We as Christians cannot help but discuss the issue of God’s grace in its many forms in the midst of life’s circumstances. We see the specifics of common grace day after day as the sun shines on the just as well as the unjust and in the reality that so many of us, believers and unbelievers, were not affected by killer cyclones or multiple tornados like others were. The fact that your town was not swallowed up by the earth last night is owing to God’s grace.

Those who know Christ are often moved to reflect upon special grace in that we who are saved know that and understand why we are saved. We understand, unlike those who are not saved, not only why we have life in Christ but why we have anything. We have eyes to see common grace, God’s glory in creation, our need for a Savior, and the impetus behind what we are and what we have. We indeed can see that God’s mercies are new every morning.

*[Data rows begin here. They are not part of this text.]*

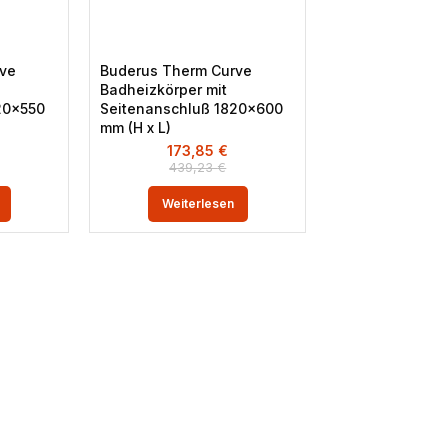
ve
Buderus Therm Curve
Badheizkörper mit
20×550
Seitenanschluß 1820×600
mm (H x L)
173,85
€
439,23
€
Weiterlesen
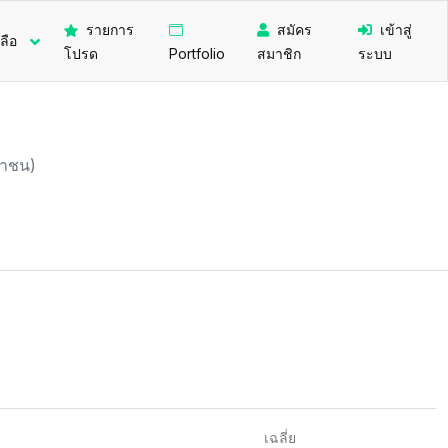
รายการ
สมัคร
เข้าสู่
ลือ
โปรด
Portfolio
สมาชิก
ระบบ
มหาชน)
เฉลี่ย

Depending upon our vocation, some of us see people die more than others do. We have noticed that there is a difference between the way believers and unbelievers die. We have the privilege from time to time to observe what we might call dying grace. Some can almost see Christ as it were standing at the gate of heaven. Precious in the sight of the Lord is the death of His satins.

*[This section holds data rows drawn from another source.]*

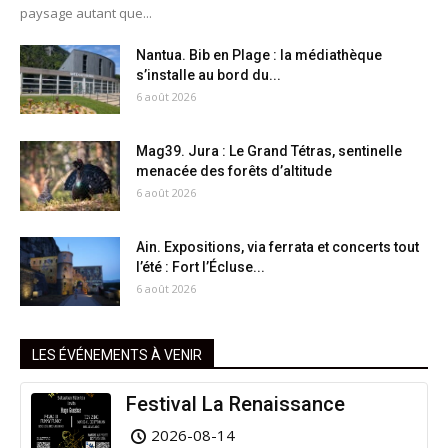
paysage autant que...
Nantua. Bib en Plage : la médiathèque
s’installe au bord du...
6 août 2026
Mag39. Jura : Le Grand Tétras, sentinelle
menacée des forêts d’altitude
6 août 2026
Ain. Expositions, via ferrata et concerts tout
l’été : Fort l’Écluse...
6 août 2026
LES ÉVÉNEMENTS À VENIR
Festival La Renaissance
2026-08-14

Of course, grace is so misunderstood in our world, both in and outside of the church. How many times have we seen the over usage and indeed misusage of that great hymn of the faith by John Newton: “Amazing Grace?” The hymn is used in countless television programs, for example, regardless of the circumstance, theology, or eternal destiny of those being eulogized. The truth of the matter is not that it’s overused, but that it’s overused so badly because it’s so misunderstood in biblical terms.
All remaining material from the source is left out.